Big data has envolved about 10 years from its born, currently the most popular big data solution is not Hadoop, but Data Lake. It includes data ingestion, data storage, processing&analysis and inference.

A data lake is a centralized repository that allows you to store all your structured and unstructured data at any scale. You can store your data as-is, without having to first structure the data, and run different types of analytics—from dashboards and visualizations to big data processing, real-time analytics, and machine learning to guide better decisions.

Before big data, we must have heard decision support system, data warehouse and business intelligence. These tools are mainly for struetured data analysis, such as OLAP workloads.

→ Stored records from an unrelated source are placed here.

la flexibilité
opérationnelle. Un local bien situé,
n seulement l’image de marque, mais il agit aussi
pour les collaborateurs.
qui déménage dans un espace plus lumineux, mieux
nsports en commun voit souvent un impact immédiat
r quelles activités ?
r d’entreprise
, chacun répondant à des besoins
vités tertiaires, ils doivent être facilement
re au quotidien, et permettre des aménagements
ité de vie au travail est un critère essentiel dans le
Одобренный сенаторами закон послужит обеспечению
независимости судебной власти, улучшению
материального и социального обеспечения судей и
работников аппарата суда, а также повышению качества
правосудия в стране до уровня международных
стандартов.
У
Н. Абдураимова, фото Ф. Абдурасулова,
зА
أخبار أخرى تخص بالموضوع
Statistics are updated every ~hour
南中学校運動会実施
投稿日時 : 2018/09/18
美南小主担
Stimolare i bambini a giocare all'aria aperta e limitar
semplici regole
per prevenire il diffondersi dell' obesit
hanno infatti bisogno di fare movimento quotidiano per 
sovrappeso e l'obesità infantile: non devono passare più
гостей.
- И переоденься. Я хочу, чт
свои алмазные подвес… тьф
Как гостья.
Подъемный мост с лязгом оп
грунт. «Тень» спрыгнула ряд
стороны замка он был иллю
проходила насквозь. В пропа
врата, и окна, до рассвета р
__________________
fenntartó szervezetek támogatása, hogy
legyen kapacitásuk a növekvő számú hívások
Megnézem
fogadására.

But for big data, not only structure data, but semi-structure and non-structure data, these tool are not that suitable(high cost or limited computation/storage). At the time, Google has lanched their data processing infrastructure -- MapReduce which used for processing log files or web pages. Its great capability and cost-effective have made it become the market darling. Utill now the big data platform based on Hadoop, such as cloudera, MapR are also the most popular on-premise big data solutions.

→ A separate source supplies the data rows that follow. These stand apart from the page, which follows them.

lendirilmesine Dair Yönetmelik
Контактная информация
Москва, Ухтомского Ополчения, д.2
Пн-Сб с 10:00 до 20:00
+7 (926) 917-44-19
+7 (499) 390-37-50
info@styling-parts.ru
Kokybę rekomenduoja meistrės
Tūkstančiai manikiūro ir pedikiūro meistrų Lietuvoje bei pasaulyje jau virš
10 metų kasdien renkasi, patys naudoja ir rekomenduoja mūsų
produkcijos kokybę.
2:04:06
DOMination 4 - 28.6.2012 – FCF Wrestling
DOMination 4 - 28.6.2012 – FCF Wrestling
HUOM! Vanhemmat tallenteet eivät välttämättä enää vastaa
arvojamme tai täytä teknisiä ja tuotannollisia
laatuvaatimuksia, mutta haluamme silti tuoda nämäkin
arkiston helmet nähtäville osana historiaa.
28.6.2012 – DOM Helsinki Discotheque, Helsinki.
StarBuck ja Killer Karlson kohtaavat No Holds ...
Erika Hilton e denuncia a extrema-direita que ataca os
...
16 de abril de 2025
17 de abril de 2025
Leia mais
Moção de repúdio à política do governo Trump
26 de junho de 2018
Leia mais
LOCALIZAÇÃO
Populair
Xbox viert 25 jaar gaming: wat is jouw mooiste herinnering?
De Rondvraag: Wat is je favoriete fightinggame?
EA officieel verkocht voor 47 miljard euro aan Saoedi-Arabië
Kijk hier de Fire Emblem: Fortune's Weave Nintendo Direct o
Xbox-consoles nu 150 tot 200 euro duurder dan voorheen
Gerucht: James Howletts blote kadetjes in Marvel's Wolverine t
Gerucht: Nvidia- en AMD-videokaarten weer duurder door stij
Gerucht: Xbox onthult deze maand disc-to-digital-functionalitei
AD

Actually data lake combine the functionality of DWH and Hadoop. It has some key difference between DWH. Let's explore the difference between data lake and DWH.

A data warehouse is a database optimized to analyze relational data coming from transactional systems and line of business applications. The data structure, and schema are defined in advance to optimize for fast SQL queries, where the results are typically used for operational reporting and analysis. Data is cleaned, enriched, and transformed so it can act as the “single source of truth” that users can trust.

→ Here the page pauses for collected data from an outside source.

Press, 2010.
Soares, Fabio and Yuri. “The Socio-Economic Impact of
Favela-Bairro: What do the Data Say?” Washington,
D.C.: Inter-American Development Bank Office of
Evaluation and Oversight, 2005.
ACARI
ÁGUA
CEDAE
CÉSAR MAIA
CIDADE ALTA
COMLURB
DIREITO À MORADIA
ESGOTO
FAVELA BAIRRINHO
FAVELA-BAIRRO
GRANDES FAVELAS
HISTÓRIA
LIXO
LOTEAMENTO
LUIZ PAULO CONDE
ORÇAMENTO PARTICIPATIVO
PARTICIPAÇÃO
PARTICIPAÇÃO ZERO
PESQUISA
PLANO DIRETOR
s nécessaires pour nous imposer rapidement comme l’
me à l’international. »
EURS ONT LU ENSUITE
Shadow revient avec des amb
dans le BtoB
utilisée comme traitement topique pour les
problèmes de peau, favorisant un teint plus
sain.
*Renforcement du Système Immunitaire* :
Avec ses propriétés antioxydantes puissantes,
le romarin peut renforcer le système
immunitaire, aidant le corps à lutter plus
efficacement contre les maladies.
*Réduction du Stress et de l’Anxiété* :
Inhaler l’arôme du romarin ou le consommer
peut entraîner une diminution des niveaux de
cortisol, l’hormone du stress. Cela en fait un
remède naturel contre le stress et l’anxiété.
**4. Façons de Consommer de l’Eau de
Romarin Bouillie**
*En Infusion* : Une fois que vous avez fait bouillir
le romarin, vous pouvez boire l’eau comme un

Characteristics Data Warehouse Data Lake
Data Relational from transactional systems, operational databases, and line of business applications Non-relational and relational from IoT devices, web sites, mobile apps, social media, and corporate applications
Schema Designed prior to the DW implementation (schema-on-write) Written at the time of analysis (schema-on-read)
Price/Performance Fastest query results using higher cost storage Query results getting faster using low-cost storage
Data Quality Highly curated data that serves as the central version of the truth Any data that may or may not be curated (ie. raw data)
Users Business analysts Data scientists, Data developers, and Business analysts (using curated data)
Analytics Batch reporting, BI and visualizations Machine Learning, Predictive analytics, data discovery and profiling

Table 1: DWH, Data Lake comparision

Data lake is based on Hadoop and envolved a lot. For Hadoop, it is based on the theory of data locality which made it cost-effective and popular. But now, the hardware price have decreased a lot. We can use the same price to afford a SSD which has very high read disk speed. Due to the data locality, computation and storage are tight coupling which lead the poor scalability. For example, I have encountered a real case which use on-premise Hadoop cluster as the big data platform. For last one year, its computation usage is about 15%. But now the storage usage rate is about 70%, which means they must to scale out their cluster for fulfill their storage requirements. If they scale out the cluster, the cup usage must be even lower. So the key difference between data lake and Hadoop cluster is computation and storage de-coupling. Except that data lake have better scalability, if on cloud the storage and computation would be infinite.